Coupling Social Networks and Agent-Based Models: State of the Art and Prospects

Monday, 16 July 2018: 10:30
Oral Presentation
Meike WILL, Helmholtz Centre for Environmental Research - UFZ, Department of Ecological Modelling, Germany
Birgit MÜLLER, Helmholtz Centre for Environmental Research - UFZ, Department of Ecological Modelling, Germany
Jürgen GROENEVELD, Institute of Forest Growth and Forest Computer Sciences, TU Dresden, Tharandt, Germany
Agent-based modelling is a valuable tool for capturing the interactions of individuals or groups connected in a network. Therefore, it has been applied to different disciplines of contemporary research to model, for example, social-ecological systems concerning land use or resource management, epidemiology, or social dynamics. The arising topics like group formation, cooperation, or diffusion of information are similar throughout the different disciplines and the methods resemble one another. Although those methods are widely applied, reviews of the existing literature always focus either on one specific discipline or on certain interactions happening within the network; an overview across disciplines and methods is missing so far. To fill this gap, we systematically reviewed articles combining social networks and agent-based modelling. We divided the evaluation into categories concerning the underlying network structure and its properties, the characteristics of the agents, the links and interaction between them, and the incorporation of empirical evidence to the models.
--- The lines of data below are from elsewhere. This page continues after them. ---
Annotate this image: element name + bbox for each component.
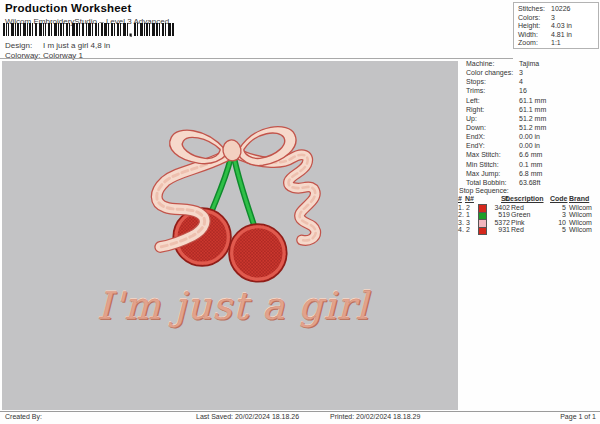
stat-height: Height:4.03 in	[518, 22, 598, 31]
machine-row: Up:51.2 mm	[466, 114, 598, 123]
stat-zoom: Zoom:1:1	[518, 39, 598, 48]
stop-sequence-header: # N# St. Description Code Brand	[455, 195, 600, 203]
design-value: I m just a girl 4,8 in	[43, 41, 110, 50]
stop-sequence-row: 4. 2 931 Red 5 Wilcom	[455, 226, 600, 234]
design-caption: I'm just a girl I'm just a girl I'm just…	[96, 283, 372, 329]
cherry-right-icon	[229, 224, 287, 282]
embroidery-design: I'm just a girl I'm just a girl I'm just…	[2, 61, 458, 410]
stats-box: Stitches:10226 Colors:3 Height:4.03 in W…	[513, 2, 599, 49]
design-label: Design:	[5, 41, 43, 50]
machine-row: Machine:Tajima	[466, 59, 598, 68]
production-worksheet-page: Production Worksheet Wilcom EmbroiderySt…	[0, 0, 600, 424]
page-title: Production Worksheet	[5, 2, 131, 14]
stop-sequence-row: 3. 3 5372 Pink 10 Wilcom	[455, 219, 600, 227]
machine-row: EndY:0.00 in	[466, 141, 598, 150]
footer-divider	[0, 411, 600, 412]
machine-row: Left:61.1 mm	[466, 96, 598, 105]
machine-row: Down:51.2 mm	[466, 123, 598, 132]
stop-sequence-title: Stop Sequence:	[459, 187, 509, 194]
machine-row: Trims:16	[466, 86, 598, 95]
design-caption-text: I'm just a girl	[97, 284, 371, 328]
machine-row: Color changes:3	[466, 68, 598, 77]
header-divider	[0, 58, 513, 59]
stat-colors: Colors:3	[518, 14, 598, 23]
machine-row: Max Stitch:6.6 mm	[466, 150, 598, 159]
stop-sequence-row: 2. 1 519 Green 3 Wilcom	[455, 211, 600, 219]
stat-width: Width:4.81 in	[518, 31, 598, 40]
machine-row: Min Stitch:0.1 mm	[466, 160, 598, 169]
machine-row: Stops:4	[466, 77, 598, 86]
machine-row: EndX:0.00 in	[466, 132, 598, 141]
stop-sequence-row: 1. 2 3402 Red 5 Wilcom	[455, 204, 600, 212]
machine-row: Right:61.1 mm	[466, 105, 598, 114]
machine-row: Max Jump:6.8 mm	[466, 169, 598, 178]
design-row: Design: I m just a girl 4,8 in	[5, 41, 110, 50]
footer-last-saved: Last Saved: 20/02/2024 18.18.26	[196, 413, 299, 420]
stat-stitches: Stitches:10226	[518, 5, 598, 14]
footer-created-by: Created By:	[5, 413, 42, 420]
machine-info-panel: Machine:Tajima Color changes:3 Stops:4 T…	[466, 59, 598, 187]
footer-page-number: Page 1 of 1	[560, 413, 596, 420]
barcode	[3, 23, 175, 37]
footer-printed: Printed: 20/02/2024 18.18.29	[330, 413, 420, 420]
machine-row: Total Bobbin:63.68ft	[466, 178, 598, 187]
design-canvas: I'm just a girl I'm just a girl I'm just…	[2, 61, 458, 410]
Based on this overview, we discuss to which extent an exchange across disciplines is necessary and useful, and where the commonly used practices are sufficient. While we identified a broad range of underlying network topologies describing the interacting populations across the different disciplines, ranging from data-based network structures to classical network structures like small-world or scale-free networks, we found that the interaction mechanisms show large varieties with respect to the context. For instance, models for information diffusion in the social sciences are much more detailed than those in epidemiology, where constant transmission rates for the diffusion of diseases are often assumed. Besides the aim to foster synergies between the disciplines, we focus on open challenges when dealing with social networks in agent-based models.